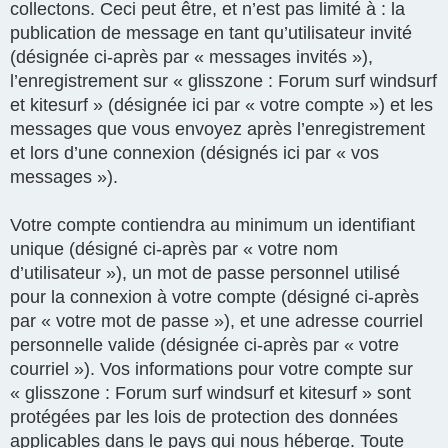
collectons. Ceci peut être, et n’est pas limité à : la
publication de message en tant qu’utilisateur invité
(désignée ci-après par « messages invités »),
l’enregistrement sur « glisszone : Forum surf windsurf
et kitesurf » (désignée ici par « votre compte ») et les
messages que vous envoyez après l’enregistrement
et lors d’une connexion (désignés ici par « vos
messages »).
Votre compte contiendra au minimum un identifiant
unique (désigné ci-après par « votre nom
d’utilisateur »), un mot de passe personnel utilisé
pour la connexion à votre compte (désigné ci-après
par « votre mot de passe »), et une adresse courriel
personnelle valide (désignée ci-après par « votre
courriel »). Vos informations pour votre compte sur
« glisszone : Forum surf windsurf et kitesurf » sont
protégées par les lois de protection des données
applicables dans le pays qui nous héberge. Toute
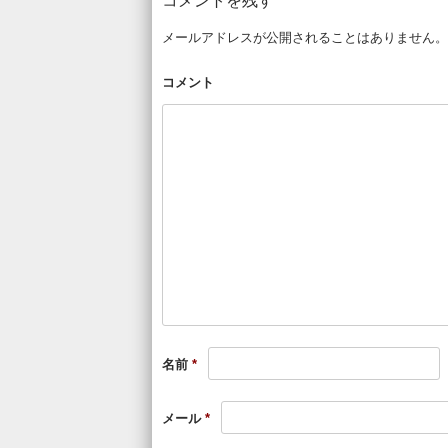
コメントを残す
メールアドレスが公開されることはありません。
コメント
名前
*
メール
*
────
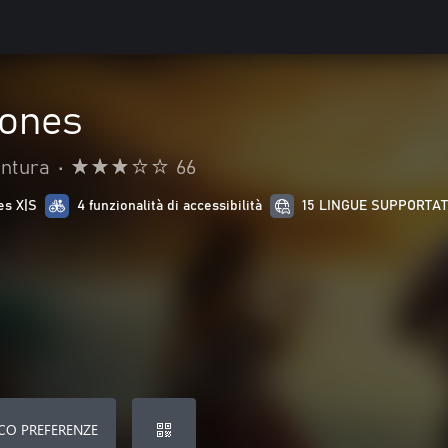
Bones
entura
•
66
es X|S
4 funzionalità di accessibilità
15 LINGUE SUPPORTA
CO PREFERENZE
────
EXERCISE DETAILS
Within the material above, output exactly the lines from the one with "passe personnel utilisé" through the one with "votre compte sur", end lines included, and nothing besides.

SOLUTION TO THIS TASK
d’utilisateur »), un mot de passe personnel utilisé
pour la connexion à votre compte (désigné ci-après
par « votre mot de passe »), et une adresse courriel
personnelle valide (désignée ci-après par « votre
courriel »). Vos informations pour votre compte sur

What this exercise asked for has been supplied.